▶ **Task to carry out**: Check each line of the entries below for the word "Edirne" and state only how many lines have it.

Collected data

^^^^

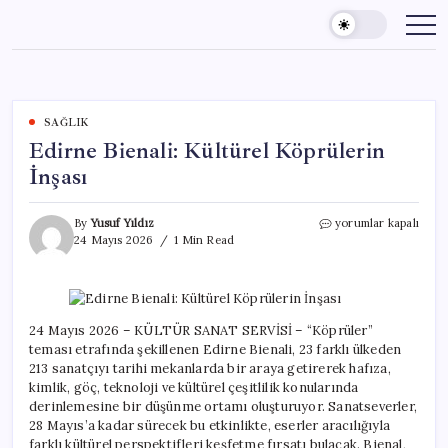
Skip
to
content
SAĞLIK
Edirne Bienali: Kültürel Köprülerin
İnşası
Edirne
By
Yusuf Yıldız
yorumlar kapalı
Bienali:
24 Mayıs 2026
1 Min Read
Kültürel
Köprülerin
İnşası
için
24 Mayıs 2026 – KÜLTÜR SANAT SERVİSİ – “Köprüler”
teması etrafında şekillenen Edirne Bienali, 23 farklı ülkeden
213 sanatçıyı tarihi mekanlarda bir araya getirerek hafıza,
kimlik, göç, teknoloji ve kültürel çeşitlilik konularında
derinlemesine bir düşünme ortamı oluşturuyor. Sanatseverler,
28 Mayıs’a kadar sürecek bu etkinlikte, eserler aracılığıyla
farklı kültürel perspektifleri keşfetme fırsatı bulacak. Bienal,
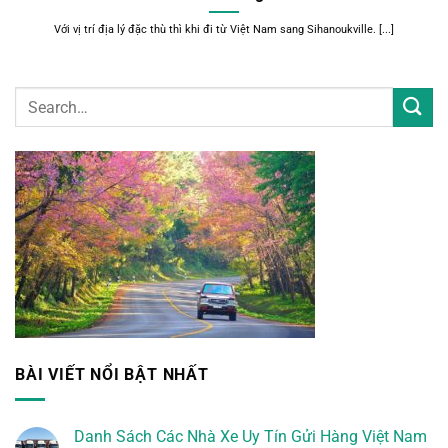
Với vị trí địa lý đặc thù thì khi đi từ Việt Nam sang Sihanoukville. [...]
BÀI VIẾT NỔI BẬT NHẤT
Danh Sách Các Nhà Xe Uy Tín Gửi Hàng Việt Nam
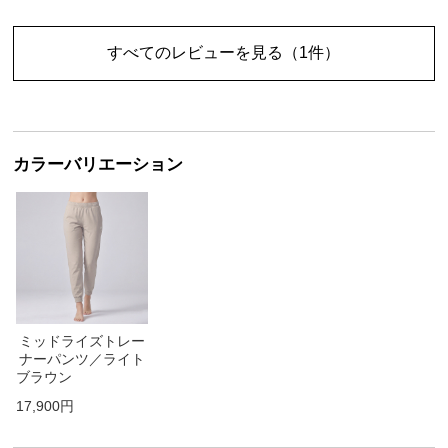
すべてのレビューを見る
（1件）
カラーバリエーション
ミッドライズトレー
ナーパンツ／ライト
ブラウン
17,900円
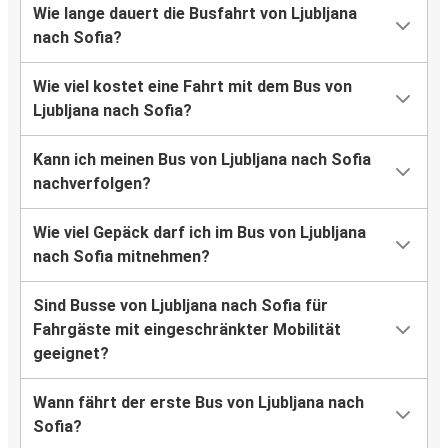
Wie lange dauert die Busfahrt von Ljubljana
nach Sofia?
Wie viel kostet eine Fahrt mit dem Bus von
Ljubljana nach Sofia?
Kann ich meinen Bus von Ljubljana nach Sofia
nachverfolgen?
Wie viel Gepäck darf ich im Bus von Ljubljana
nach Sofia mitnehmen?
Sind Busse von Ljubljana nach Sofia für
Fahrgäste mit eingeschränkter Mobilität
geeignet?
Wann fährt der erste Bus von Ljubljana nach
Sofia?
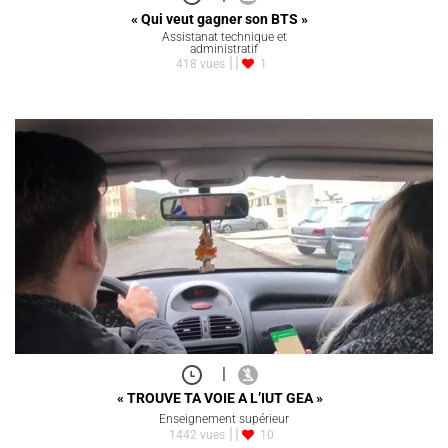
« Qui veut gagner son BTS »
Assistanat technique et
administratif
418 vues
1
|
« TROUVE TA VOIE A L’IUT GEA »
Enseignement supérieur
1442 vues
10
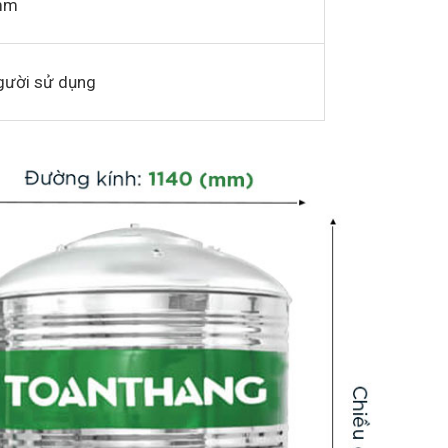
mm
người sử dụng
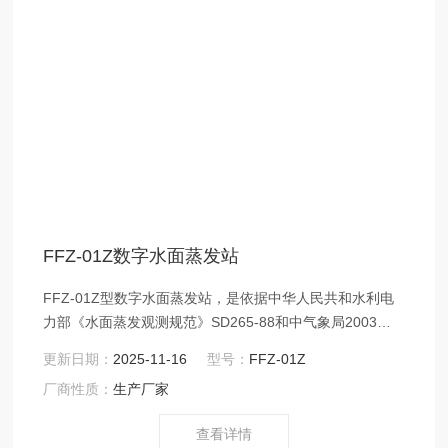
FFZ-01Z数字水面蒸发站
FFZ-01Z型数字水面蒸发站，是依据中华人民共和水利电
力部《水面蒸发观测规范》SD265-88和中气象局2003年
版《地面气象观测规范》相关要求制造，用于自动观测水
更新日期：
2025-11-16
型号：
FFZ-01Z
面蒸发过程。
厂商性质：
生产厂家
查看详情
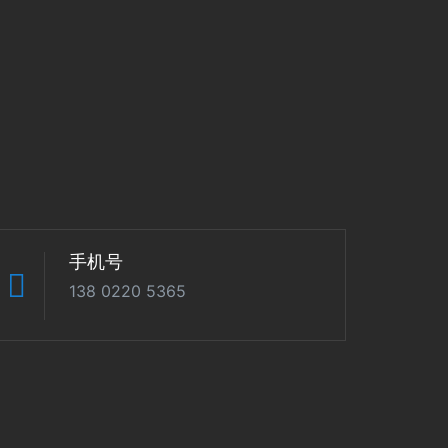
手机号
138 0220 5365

^^^^

▶ **Response to this exercise**: 3